→ **Exercise details**
Determine how many lines in the entries below include the word "balení", and reply with that number alone.
>>>>>
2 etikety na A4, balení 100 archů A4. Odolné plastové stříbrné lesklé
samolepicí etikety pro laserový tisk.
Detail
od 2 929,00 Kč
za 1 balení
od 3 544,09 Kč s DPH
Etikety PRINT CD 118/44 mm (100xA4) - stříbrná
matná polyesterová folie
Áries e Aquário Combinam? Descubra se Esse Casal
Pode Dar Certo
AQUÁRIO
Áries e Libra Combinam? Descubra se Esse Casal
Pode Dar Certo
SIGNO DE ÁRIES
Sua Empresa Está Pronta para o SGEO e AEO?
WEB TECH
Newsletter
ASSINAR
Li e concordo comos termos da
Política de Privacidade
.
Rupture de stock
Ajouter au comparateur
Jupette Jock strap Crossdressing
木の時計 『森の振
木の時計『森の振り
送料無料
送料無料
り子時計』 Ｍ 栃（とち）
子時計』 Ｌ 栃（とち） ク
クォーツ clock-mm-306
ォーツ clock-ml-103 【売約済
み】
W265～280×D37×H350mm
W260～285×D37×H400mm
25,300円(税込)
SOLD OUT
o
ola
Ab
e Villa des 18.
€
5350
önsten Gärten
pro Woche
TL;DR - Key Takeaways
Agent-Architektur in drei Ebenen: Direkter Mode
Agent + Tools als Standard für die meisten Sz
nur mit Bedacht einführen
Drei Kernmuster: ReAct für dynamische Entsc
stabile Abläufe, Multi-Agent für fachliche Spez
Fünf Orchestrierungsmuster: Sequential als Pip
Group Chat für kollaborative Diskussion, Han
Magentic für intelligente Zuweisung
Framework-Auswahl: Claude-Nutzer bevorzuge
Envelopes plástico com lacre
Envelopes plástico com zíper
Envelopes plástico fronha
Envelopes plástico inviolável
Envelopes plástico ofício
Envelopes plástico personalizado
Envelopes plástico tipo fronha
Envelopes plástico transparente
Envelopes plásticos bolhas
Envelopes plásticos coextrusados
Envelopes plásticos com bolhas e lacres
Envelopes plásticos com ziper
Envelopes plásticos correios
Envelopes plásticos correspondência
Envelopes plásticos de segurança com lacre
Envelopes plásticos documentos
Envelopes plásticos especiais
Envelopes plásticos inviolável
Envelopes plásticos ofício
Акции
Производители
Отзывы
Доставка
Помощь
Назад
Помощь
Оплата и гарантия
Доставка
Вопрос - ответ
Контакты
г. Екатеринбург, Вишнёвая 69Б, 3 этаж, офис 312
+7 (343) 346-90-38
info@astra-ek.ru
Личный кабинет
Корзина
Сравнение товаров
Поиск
<<<<<
→ **Solution to the exercise**
2